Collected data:

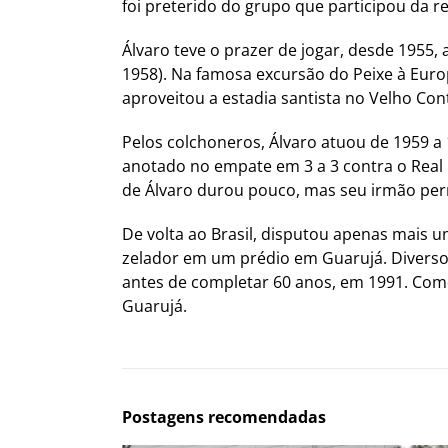
foi preterido do grupo que participou da r
Álvaro teve o prazer de jogar, desde 1955, 
1958). Na famosa excursão do Peixe à Euro
aproveitou a estadia santista no Velho Con
Pelos colchoneros, Álvaro atuou de 1959 a
anotado no empate em 3 a 3 contra o Real
de Álvaro durou pouco, mas seu irmão pe
De volta ao Brasil, disputou apenas mais 
zelador em um prédio em Guarujá. Diversos
antes de completar 60 anos, em 1991. Co
Guarujá.
Postagens recomendadas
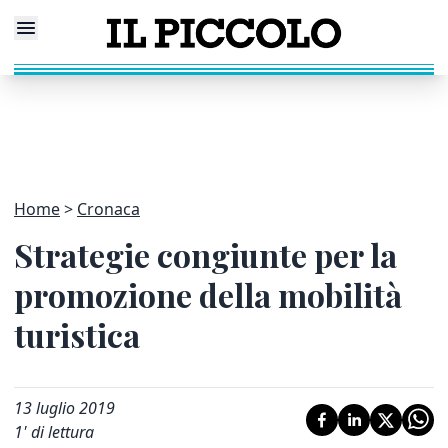
Home
Cronaca
Strategie congiunte per la
promozione della mobilità
turistica
13 luglio 2019
1
' di lettura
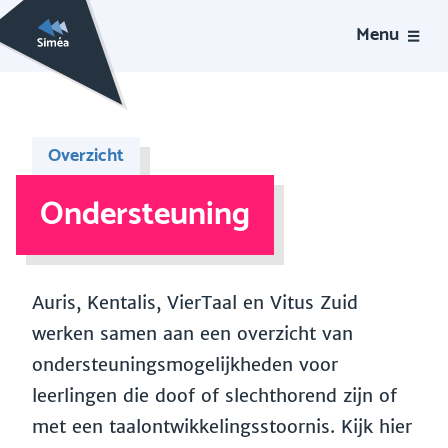
Menu
Overzicht
Ondersteuning
Auris, Kentalis, VierTaal en Vitus Zuid
werken samen aan een overzicht van
ondersteuningsmogelijkheden voor
leerlingen die doof of slechthorend zijn of
met een taalontwikkelingsstoornis. Kijk hier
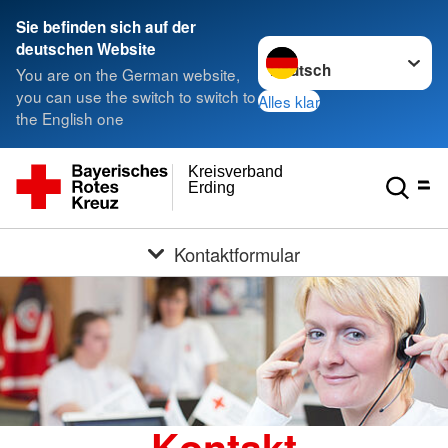
Sie befinden sich auf der
Sprache wechseln zu
deutschen Website
You are on the German website,
you can use the switch to switch to
Alles klar
the English one
Kreisverband
Erding
Kontaktformular
Kontakt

_THE TASK_: The lines to copy are those in the records above containing the word "Guarujá".

_TASK SOLUTION_:
zelador em um prédio em Guarujá. Diversos
Guarujá.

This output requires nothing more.